Subject: Re: SO_PEERNAME
To: None <tech-kern@netbsd.org>
From: der Mouse <mouse@Rodents.Montreal.QC.CA>
List: tech-kern
Date: 08/25/2001 23:40:24
> Linux uses getsockopt to make a few extra informations available to
> the calling process.  This include for example who connected to the
> other side of a UNIX socket, using the SO_PEERNAME getsockopt
> argument.

Except for Linux API compatability, I'd prefer to see a better name.
SO_PEERNAME sounds like an alias for getpeername(), which it isn't.

>> We already have a better feature by having the kernel supply the
>> credentials of the sending process.  That makes SO_PEERNAME
>> unneeded.  See SCM_CREDS.

> Unfortunately, SCM_CREDS mechanisms pass credentials to the server
> only when the client sends data.  Thus the server cannot obtain
> credentials unless the client offers them.

This is not a big deal; you just define the protocol in question to
begin with the client sending something.

> By spawning connections and never sending data, a local user can
> consume connections and deny service anonymously.

There's no reason that PRU_CONNECT (or maybe unp_connect()) couldn't be
tweaked so that if the listening socket is set WANTCRED, a zero-length
message with SCM_CREDS is generated as part of the connect() operation
and is therefore available to the server immediately after accept().

> Moreover, many servers require credentials alone, and no data.

If the cost of a zero-byte send with SCM_CREDS is too high, I submit
sockets are a wrong IPC mechanism to use anyway. :-)

> 1. Server can obtain credentials of connect() caller.
> 2. Server can obtain credentials without depending on client to send data.

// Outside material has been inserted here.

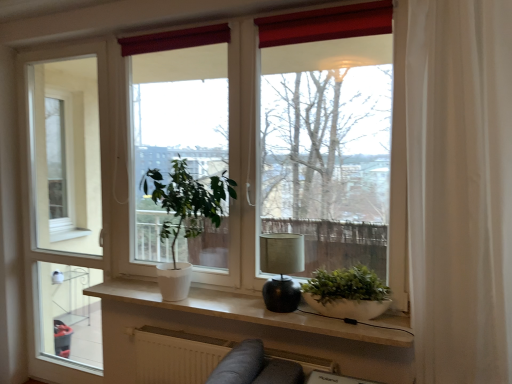 Identify the location of vacant space underneath green matte plant at center, which appears as the 2th houseplant when viewed from the left (from a real-world perspective). (335, 312). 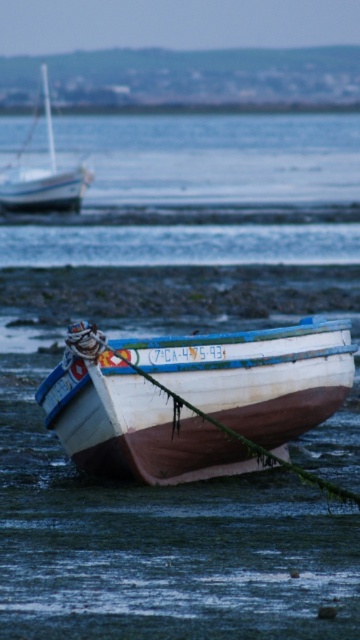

> So far as I know, the current kernel lacks sufficient support to
> implement getpeereid().  In particular, SCM_CREDS meets condition (1)
> but fails to meet condition (2).

I don't think it does meet condition 1.  SCM_CREDS sends the
credentials of the process doing the sendmsg, right?  (That's what the
code I have at hand appears to do.)  This does not necessarily bear any
relationship to the credentials of the process that did the connect,
either then or (if it still exists) now.